Ruling Restricts Medi-Cal Lawsuits
A three-judge panel for the 9th U.S. Circuit Court of Appeals on Tuesday ruled that Medicaid providers and beneficiaries, including people with disabilities and seniors, are prohibited from suing the state to enforce the equal-access and quality-of-care provisions in the federal law that governs Medi-Cal, the Sacramento Bee reports. A group of Medi-Cal beneficiaries with developmental disabilities, patient advocacy groups and health care providers filed the lawsuit seeking to require California to increase Medi-Cal funding for community-based services to help prevent unnecessary institutionalization.
Citing a 2002 U.S. Supreme Court decision, the judges said a private entity can seek to enforce a federal statute against a state only if that right has been "unambiguously" written into the statute by Congress. The panel ruled that the language and structure of the Medicaid statute "simply do not focus on an individual recipient's or provider's right to benefits, nor is the broad and diffuse language of the statute amenable to judicial remedy."
The opinion -- written by Judge Diarmuid O'Scannlain, with concurrence from Judge Carlos Bea and Judge Robert Cowen -- concluded that "Congress has not spoken with an unambiguous, clear voice that would put a state on notice that Medicaid recipients or providers are able to compel state action."

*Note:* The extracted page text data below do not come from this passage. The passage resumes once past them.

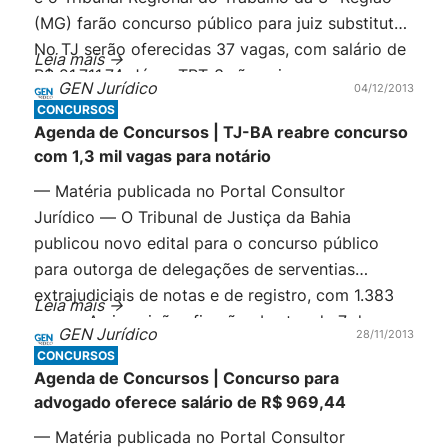
(MG) farão concurso público para juiz substituto.
No TJ serão oferecidas 37 vagas, com salário de
Leia mais ->
R$ 21.711,74. Já no TRT-3 são seis vagas com
GEN Jurídico
04/12/2013
salário incial de R$ 22.854,47. Em ambos é
CONCURSOS
necessário […]
Agenda de Concursos | TJ-BA reabre concurso
com 1,3 mil vagas para notário
— Matéria publicada no Portal Consultor
Jurídico — O Tribunal de Justiça da Bahia
publicou novo edital para o concurso público
para outorga de delegações de serventias
extrajudiciais de notas e de registro, com 1.383
Leia mais ->
vagas. As inscrições ficarão abertas de 7 de
GEN Jurídico
28/11/2013
janeiro a 5 de fevereiro de 2014. A taxa é de R$
CONCURSOS
200. A remuneração […]
Agenda de Concursos | Concurso para
advogado oferece salário de R$ 969,44
— Matéria publicada no Portal Consultor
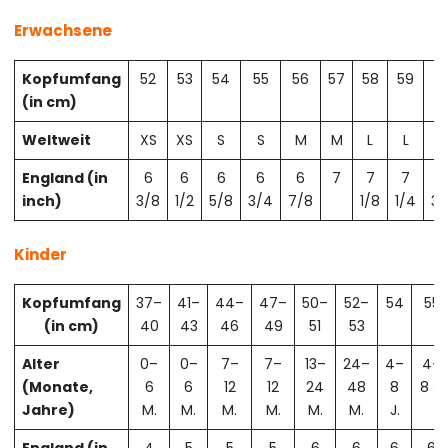
Erwachsene
Kopfumfang
52
53
54
55
56
57
58
59
6
(in cm)
Weltweit
XS
XS
S
S
M
M
L
L
X
England (in
6
6
6
6
6
7
7
7
7
inch)
3/8
1/2
5/8
3/4
7/8
1/8
1/4
3/
Kinder
Kopfumfang
37–
41–
44–
47–
50–
52–
54
55
(in cm)
40
43
46
49
51
53
Alter
0–
0–
7–
7–
13–
24–
4–
4–
(Monate,
6
6
12
12
24
48
8
8 J.
Jahre)
M.
M.
M.
M.
M.
M.
J.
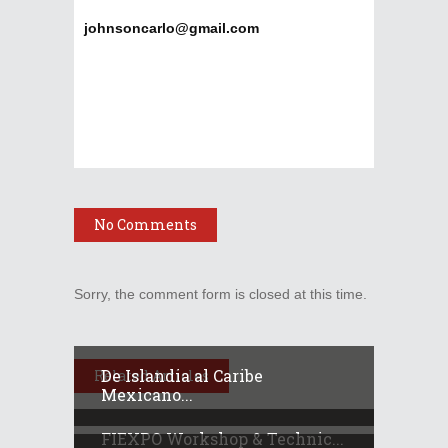
johnsoncarlo@gmail.com
No Comments
Sorry, the comment form is closed at this time.
De Islandia al Caribe
Related Articles
Mexicano...
FIEXPO Workshop & Technic...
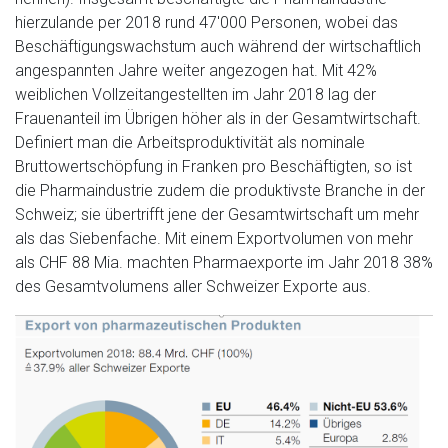
hierzulande per 2018 rund 47'000 Personen, wobei das
Beschäftigungswachstum auch während der wirtschaftlich
angespannten Jahre weiter angezogen hat. Mit 42%
weiblichen Vollzeitangestellten im Jahr 2018 lag der
Frauenanteil im Übrigen höher als in der Gesamtwirtschaft.
Definiert man die Arbeitsproduktivität als nominale
Bruttowertschöpfung in Franken pro Beschäftigten, so ist
die Pharmaindustrie zudem die produktivste Branche in der
Schweiz; sie übertrifft jene der Gesamtwirtschaft um mehr
als das Siebenfache. Mit einem Exportvolumen von mehr
als CHF 88 Mia. machten Pharmaexporte im Jahr 2018 38%
des Gesamtvolumens aller Schweizer Exporte aus.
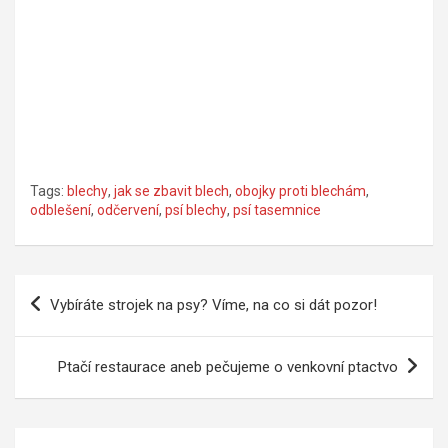
Tags:
blechy
,
jak se zbavit blech
,
obojky proti blechám
,
odblešení
,
odčervení
,
psí blechy
,
psí tasemnice
Navigace
Vybíráte strojek na psy? Víme, na co si dát pozor!
pro
příspěvek
Ptačí restaurace aneb pečujeme o venkovní ptactvo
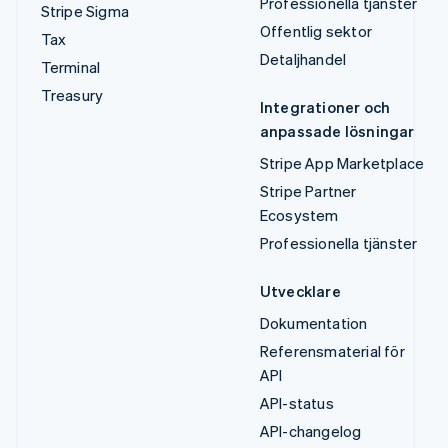
Professionella tjänster
Stripe Sigma
Offentlig sektor
Tax
Detaljhandel
Terminal
Treasury
Integrationer och
anpassade lösningar
Stripe App Marketplace
Stripe Partner
Ecosystem
Professionella tjänster
Utvecklare
Dokumentation
Referensmaterial för
API
API-status
API-changelog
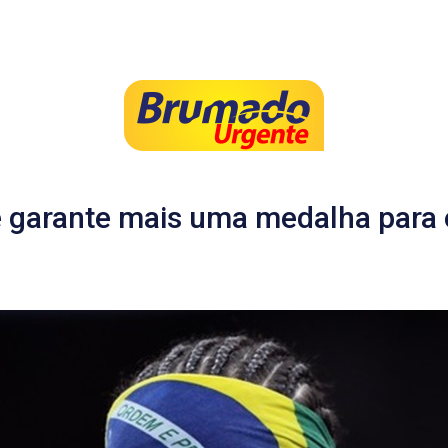
e garante mais uma medalha para 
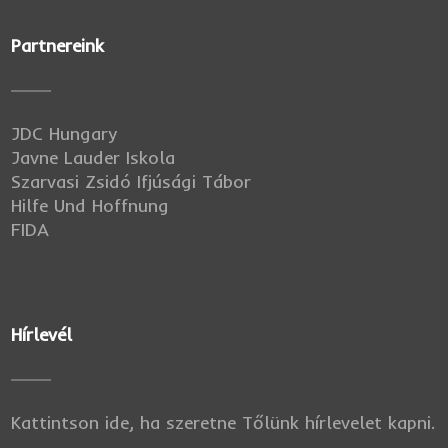
Partnereink
JDC Hungary
Javne Lauder Iskola
Szarvasi Zsidó Ifjúsági Tábor
Hilfe Und Hoffnung
FIDA
Hírlevél
Kattintson ide, ha szeretne Tőlünk hírlevelet kapni.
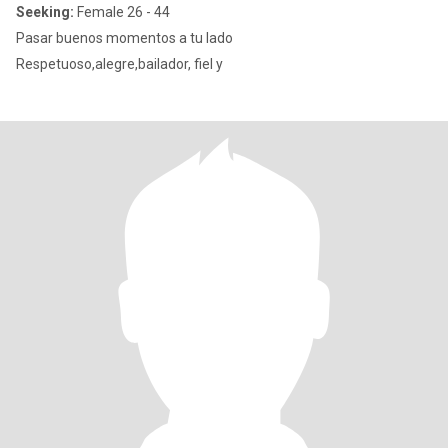
Seeking:
Female 26 - 44
Pasar buenos momentos a tu lado
Respetuoso,alegre,bailador, fiel y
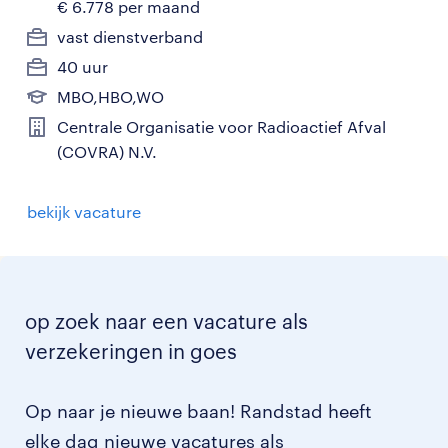
€ 6.778 per maand
vast dienstverband
40 uur
MBO,HBO,WO
Centrale Organisatie voor Radioactief Afval
(COVRA) N.V.
bekijk vacature
op zoek naar een vacature als
verzekeringen in goes
Op naar je nieuwe baan! Randstad heeft
elke dag nieuwe vacatures als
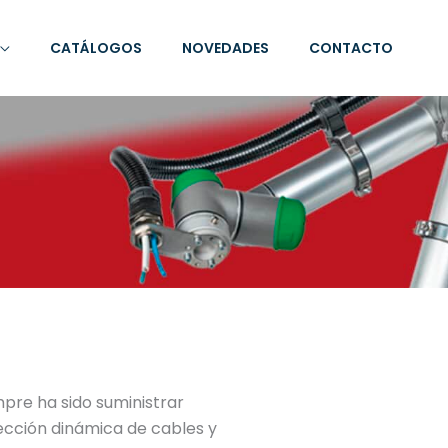
CATÁLOGOS
NOVEDADES
CONTACTO
mpre ha sido suministrar
ección dinámica de cables
y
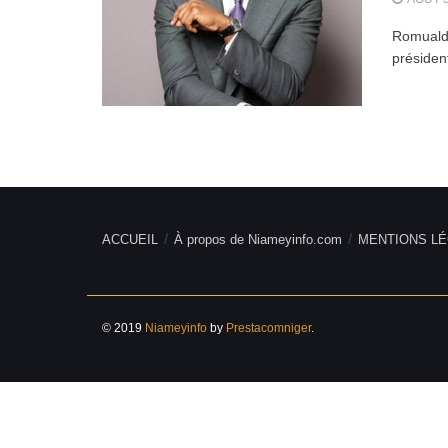
Romuald 
présidenti
ACCUEIL
À propos de Niameyinfo.com
MENTIONS LÉ
© 2019
Niameyinfo
by
Prestacomniger
.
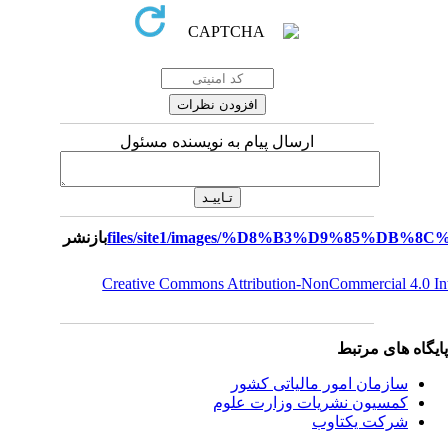
ارسال پیام به نویسنده مسئول
بازنشر
Creative Commons Attribution-NonCommercial 4.0 I
یگاه های مرتبط
سازمان امور مالياتی کشور
کمسیون نشریات وزارت علوم
شرکت یکتاوب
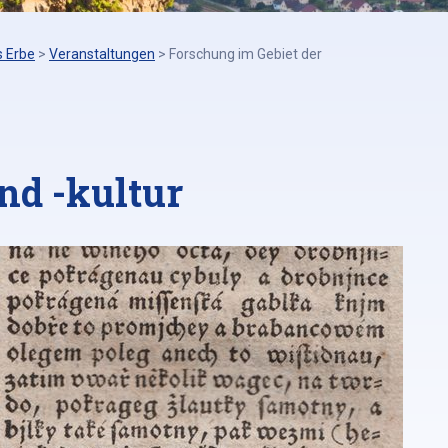
s Erbe
>
Veranstaltungen
>
Forschung im Gebiet der
nd -kultur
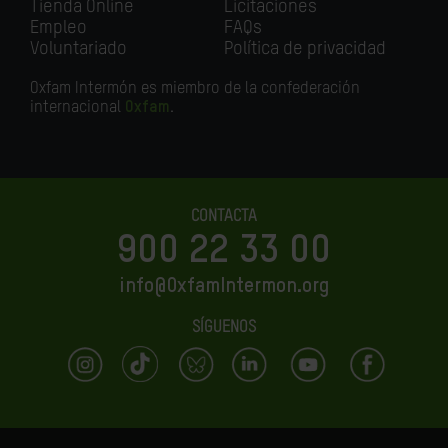
Tienda Online
Licitaciones
Empleo
FAQs
Voluntariado
Política de privacidad
Oxfam Intermón es miembro de la confederación
internacional
Oxfam
.
CONTACTA
900 22 33 00
info@OxfamIntermon.org
SÍGUENOS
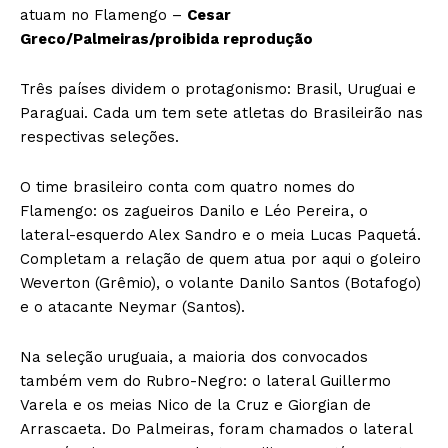
atuam no Flamengo –
Cesar
Greco/Palmeiras/proibida reprodução
Três países dividem o protagonismo: Brasil, Uruguai e
Paraguai. Cada um tem sete atletas do Brasileirão nas
respectivas seleções.
O time brasileiro conta com quatro nomes do
Flamengo: os zagueiros Danilo e Léo Pereira, o
lateral-esquerdo Alex Sandro e o meia Lucas Paquetá.
Completam a relação de quem atua por aqui o goleiro
Weverton (Grêmio), o volante Danilo Santos (Botafogo)
e o atacante Neymar (Santos).
Na seleção uruguaia, a maioria dos convocados
também vem do Rubro-Negro: o lateral Guillermo
Varela e os meias Nico de la Cruz e Giorgian de
Arrascaeta. Do Palmeiras, foram chamados o lateral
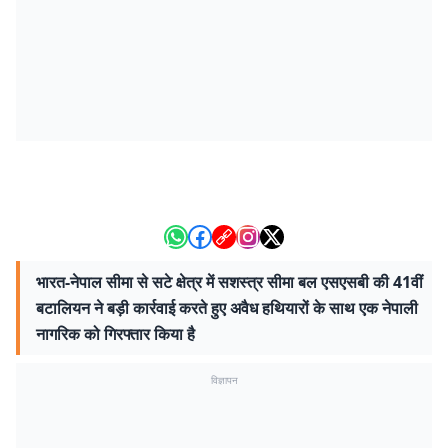
भारत-नेपाल सीमा से सटे क्षेत्र में सशस्त्र सीमा बल एसएसबी की 41वीं
बटालियन ने बड़ी कार्रवाई करते हुए अवैध हथियारों के साथ एक नेपाली
नागरिक को गिरफ्तार किया है
विज्ञापन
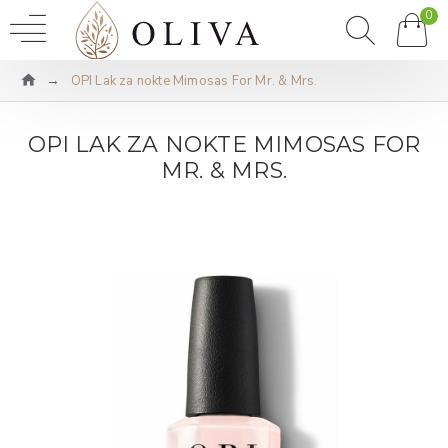
0
OPI Lak za nokte Mimosas For Mr. & Mrs.
OPI LAK ZA NOKTE MIMOSAS FOR
MR. & MRS.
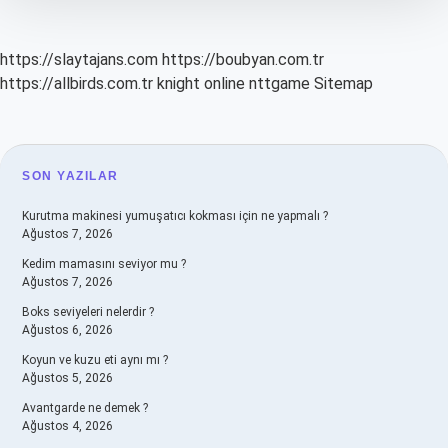
https://slaytajans.com
https://boubyan.com.tr
https://allbirds.com.tr
knight online
nttgame
Sitemap
SIDEBAR
SON YAZILAR
Kurutma makinesi yumuşatıcı kokması için ne yapmalı ?
Ağustos 7, 2026
Kedim mamasını seviyor mu ?
Ağustos 7, 2026
Boks seviyeleri nelerdir ?
Ağustos 6, 2026
Koyun ve kuzu eti aynı mı ?
Ağustos 5, 2026
Avantgarde ne demek ?
Ağustos 4, 2026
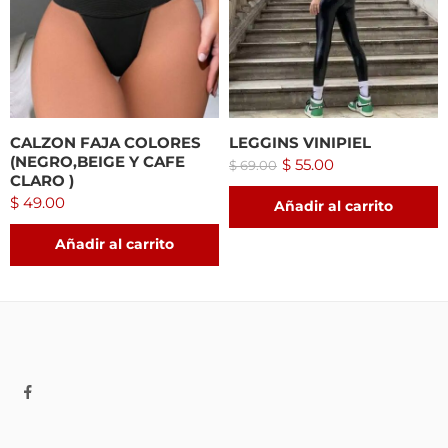
CALZON FAJA COLORES
LEGGINS VINIPIEL
(NEGRO,BEIGE Y CAFE
$
55.00
$
69.00
CLARO )
$
49.00
Añadir al carrito
Añadir al carrito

Michael Churchill, an attorney for the plaintiffs, said that he and his clients are determining their next course of action. The plaintiffs might ask for a hearing before an enlarged circuit panel or before the U.S. Supreme Court.
According to the Bee, the ruling reversed a 2003 district court ruling in a lawsuit filed by the California Medical Association and other groups seeking to block a reduction in Medi-Cal reimbursement rates (Walsh, Sacramento Bee, 8/4).